EXERCISE AIM:
From the records, return each line that has the word "edit" in it.
*** ENTRIES SHOWN Section Begins ***
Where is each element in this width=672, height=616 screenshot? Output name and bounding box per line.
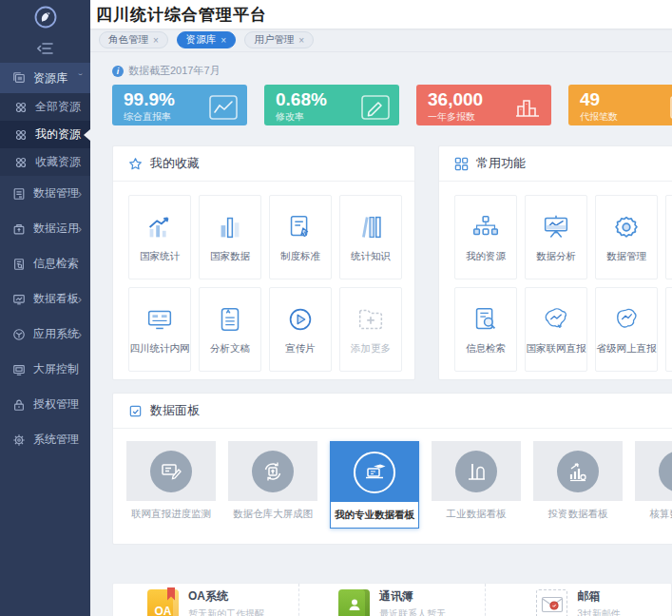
info-icon: i (112, 66, 124, 77)
document-search-icon (470, 303, 502, 336)
tab-resource-library[interactable]: 资源库 × (177, 31, 236, 48)
data-notice: i 数据截至2017年7月 (112, 64, 672, 78)
sidebar-item-label: 系统管理 (33, 432, 79, 448)
tile-label: 投资数据看板 (533, 501, 623, 527)
document-search-icon (12, 258, 26, 271)
app-window: 资源库 ˇ 全部资源 我的资源 (0, 0, 672, 616)
tile-label: 宣传片 (285, 342, 316, 356)
quicklink-contacts[interactable]: 通讯簿 最近联系人暂无 (298, 584, 485, 616)
stat-card-proxy-count[interactable]: 49 代报笔数 (568, 85, 672, 125)
quicklink-title: 通讯簿 (379, 588, 446, 605)
address-book-icon (338, 589, 370, 616)
tab-user-management[interactable]: 用户管理 × (244, 31, 314, 48)
sidebar-item-label: 数据看板 (33, 291, 79, 307)
function-tile-data-management[interactable]: 数据管理 (595, 195, 658, 279)
content: i 数据截至2017年7月 99.9% 综合直报率 0.68% 修改率 (90, 52, 672, 616)
document-text-icon (214, 303, 246, 336)
sidebar-item-info-search[interactable]: 信息检索 (0, 246, 90, 281)
close-icon[interactable]: × (153, 35, 159, 46)
dashboard-tile-investment-board[interactable]: 投资数据看板 (533, 441, 623, 529)
dashboard-tile-accounting-board[interactable]: 核算数据看板 (635, 441, 672, 529)
refresh-screen-icon (252, 451, 294, 492)
favorite-tile-add-more[interactable]: 添加更多 (339, 287, 402, 372)
tile-label: 四川统计内网 (130, 342, 190, 356)
panel-title: 我的收藏 (150, 155, 200, 172)
function-tile-my-resources[interactable]: 我的资源 (454, 195, 517, 279)
tab-role-management[interactable]: 角色管理 × (99, 31, 168, 48)
favorite-tile-national-stats[interactable]: 国家统计 (128, 195, 191, 279)
stat-card-report-rate[interactable]: 99.9% 综合直报率 (112, 85, 247, 125)
sidebar-item-label: 数据运用 (33, 221, 79, 237)
investment-chart-icon (557, 451, 599, 492)
sidebar-group-resources[interactable]: 资源库 ˇ (0, 63, 90, 93)
tab-bar: 角色管理 × 资源库 × 用户管理 × (90, 29, 672, 52)
calc-document-icon (659, 451, 672, 492)
dashboard-tile-industry-board[interactable]: 工业数据看板 (432, 441, 521, 529)
sidebar-collapse-button[interactable] (0, 34, 90, 63)
sidebar-item-favorite-resources[interactable]: 收藏资源 (0, 148, 90, 176)
sidebar-item-data-management[interactable]: 数据管理 › (0, 176, 90, 211)
stat-label: 修改率 (276, 110, 327, 124)
favorite-tile-intranet[interactable]: 四川统计内网 (128, 287, 191, 372)
function-tile-info-search[interactable]: 信息检索 (454, 287, 517, 372)
favorite-tile-analysis-docs[interactable]: 分析文稿 (199, 287, 261, 372)
sidebar-item-label: 我的资源 (35, 126, 81, 143)
tile-label: 统计知识 (351, 250, 391, 263)
sidebar-item-data-usage[interactable]: 数据运用 › (0, 211, 90, 246)
sidebar-item-all-resources[interactable]: 全部资源 (0, 93, 90, 121)
stat-label: 代报笔数 (580, 110, 618, 124)
stat-cards: 99.9% 综合直报率 0.68% 修改率 36,000 (112, 85, 672, 125)
dashboard-tile-my-professional-board[interactable]: 我的专业数据看板 (330, 441, 419, 529)
document-table-icon (12, 187, 26, 201)
chevron-right-icon: › (78, 327, 82, 341)
quicklink-title: OA系统 (188, 588, 264, 605)
sidebar-item-label: 授权管理 (33, 396, 79, 413)
header: 四川统计综合管理平台 (90, 0, 672, 29)
chart-arrow-icon (144, 211, 176, 243)
stat-card-modify-rate[interactable]: 0.68% 修改率 (264, 85, 399, 125)
sidebar-item-authorization[interactable]: 授权管理 (0, 387, 90, 422)
tile-label: 工业数据看板 (432, 501, 521, 527)
function-tile-national-report[interactable]: 国家联网直报 (525, 287, 587, 372)
edit-icon (361, 95, 390, 125)
sidebar-item-data-board[interactable]: 数据看板 › (0, 281, 90, 317)
close-icon[interactable]: × (221, 35, 226, 46)
sidebar-item-my-resources[interactable]: 我的资源 (0, 121, 90, 148)
app-logo (0, 0, 90, 34)
dashboard-tile-progress-monitor[interactable]: 联网直报进度监测 (126, 441, 216, 529)
dashboard-tile-warehouse-screen[interactable]: 数据仓库大屏成图 (228, 441, 317, 529)
stat-value: 49 (580, 89, 618, 109)
favorite-tile-standards[interactable]: 制度标准 (269, 195, 332, 279)
monitor-edit-icon (150, 451, 192, 492)
favorites-header: 我的收藏 (113, 146, 414, 182)
sidebar-submenu: 全部资源 我的资源 收藏资源 (0, 93, 90, 176)
favorite-tile-promo-video[interactable]: 宣传片 (269, 287, 332, 372)
sidebar-item-app-systems[interactable]: 应用系统 › (0, 317, 90, 352)
tile-label: 国家联网直报 (527, 342, 586, 356)
dashboard-grid: 联网直报进度监测 数据仓库大屏成图 我的专业数据看板 (113, 429, 672, 544)
quicklink-oa-system[interactable]: OA OA系统 暂无新的工作提醒 (113, 584, 298, 616)
stat-card-yearly-reports[interactable]: 36,000 一年多报数 (416, 85, 551, 125)
quicklink-subtitle: 3封新邮件 (577, 607, 621, 616)
collapse-menu-icon (37, 42, 54, 55)
favorite-tile-knowledge[interactable]: 统计知识 (339, 195, 402, 279)
function-tile-clipped[interactable] (665, 287, 672, 372)
main-area: 四川统计综合管理平台 角色管理 × 资源库 × 用户管理 × i 数据截至201… (90, 0, 672, 616)
common-functions-grid: 我的资源 数据分析 (439, 182, 672, 385)
function-tile-data-analysis[interactable]: 数据分析 (525, 195, 587, 279)
quicklink-subtitle: 最近联系人暂无 (379, 607, 446, 616)
common-functions-header: 常用功能 (439, 146, 672, 182)
tile-label: 国家数据 (210, 250, 250, 263)
tile-label: 我的专业数据看板 (331, 502, 418, 528)
quicklink-title: 邮箱 (577, 588, 621, 605)
sidebar-item-system-management[interactable]: 系统管理 (0, 422, 90, 457)
panel-row: 我的收藏 国家统计 (112, 145, 672, 380)
function-tile-provincial-report[interactable]: 省级网上直报 (595, 287, 658, 372)
favorite-tile-national-data[interactable]: 国家数据 (199, 195, 261, 279)
function-tile-clipped[interactable] (665, 195, 672, 279)
quicklink-mailbox[interactable]: 邮箱 3封新邮件 (485, 584, 671, 616)
close-icon[interactable]: × (298, 35, 304, 46)
sidebar-menu: 数据管理 › 数据运用 › 信息检索 数据看板 (0, 176, 90, 457)
hierarchy-icon (470, 211, 502, 243)
sidebar-item-bigscreen-control[interactable]: 大屏控制 (0, 352, 90, 387)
*** ENTRIES SHOWN Section Ends ***
ANSWER TO THIS TASK:
edit-icon (361, 95, 390, 125)
monitor-edit-icon (150, 451, 192, 492)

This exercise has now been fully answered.